The death is announced of Sir Walter Scott, Bart., one of the most notable leaders of industry of the present time. Sir Walter, who was in his 84th year.
Beauclerc "Walter Scott"
The death is announced of Sir Walter Scott, Bart-, one of the most notable leaders of industry of the present time. Sir Walter, who was in his 84th year, died (says a London paper) at Mentone, where he had been staying, to ill-health. His life-story forms one of the most absorbing chapters in the romance of business.
Born at Abbey Town, a remote village in Cumberland, the future railway builder ironmaster, and publisher, was apprentice at an early age. to a local builder. At the age of 22, however, he realised that the world contained greater possibilities for him than working as a stonemason in a Cumberland village. He accordingly betook himself to Newcastle on Tyne where he quickly laid the foundation of great enterprises and became one of the most prominent men in that city.

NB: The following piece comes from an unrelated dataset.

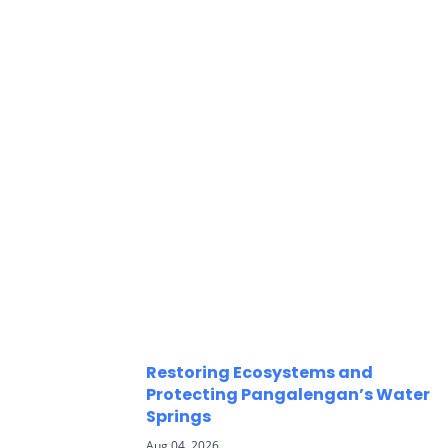
Restoring Ecosystems and
Protecting Pangalengan’s Water
Springs
Aug 04, 2026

Sir Walter Scott's name is now perhaps chiefly associated with the Walter Scott Publishing Company, who took the lead in placing the world's best literature in cheap and handy form within the reach of hundreds of thousands of readers. But publishing was a comparatively recent enterprise of Sir Walter Scott's. He began business as a builder and contractor in Newcastle, and subsequently acquired collieries, iron and steel works, chemical works, quarries, and brick works. Many of his contracts ran into millions. His firm of Walter Scott & Middleton carried out the extension of the Great Central railway to London, and they built the first electric tube railway (the City and South London) in the metropolis. Piers, bridges, docks, churches, theatres, and hotels came into existence before his enterprise.
It was fin 1882 that Sir Walter Scott turned his attention to publishing. His publishing works are at Felling, on the south bank of the Tyne, where they cover a large acreage. The millions of books produced by his firm are distributed from Paternoster-square, and from the branches at New York and Melbourne.
It was at Felling that the "Series" idea originated with the publication of the first volumes of the "Canterbury Poets," followed by the 'Great Writers." The "Camelot Classics/' and the "Contemporary Science Series." It was through his enterprise also that the works of Tolstoy and Ibsen were introduced to readers.
Sir Walter Scott's baronetcy dates from 1907. He is succeeded by his eldest son, who was 'born 56 years ago.